▶ **Dataset records**:

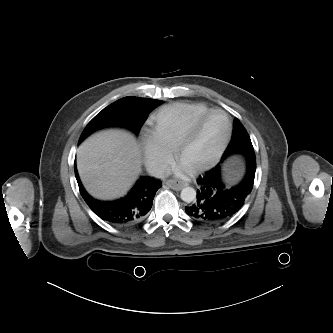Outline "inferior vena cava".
<instances>
[{
  "label": "inferior vena cava",
  "instance_id": "obj_1",
  "mask_svg": "<svg viewBox=\"0 0 333 333\" xmlns=\"http://www.w3.org/2000/svg\"><path fill=\"white\" fill-rule=\"evenodd\" d=\"M149 174L156 178L164 179L167 176H169L170 169L167 166H163V165L152 166L149 169Z\"/></svg>",
  "mask_w": 333,
  "mask_h": 333
}]
</instances>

▶ **Work task**:
The answer is the listing above restated word for word, pictures removed.

▶ **Result for this exercise**:
Outline "inferior vena cava".
<instances>
[{
  "label": "inferior vena cava",
  "instance_id": "obj_1",
  "mask_svg": "<svg viewBox=\"0 0 333 333\" xmlns=\"http://www.w3.org/2000/svg\"><path fill=\"white\" fill-rule=\"evenodd\" d=\"M149 174L156 178L164 179L167 176H169L170 169L167 166H163V165L152 166L149 169Z\"/></svg>",
  "mask_w": 333,
  "mask_h": 333
}]
</instances>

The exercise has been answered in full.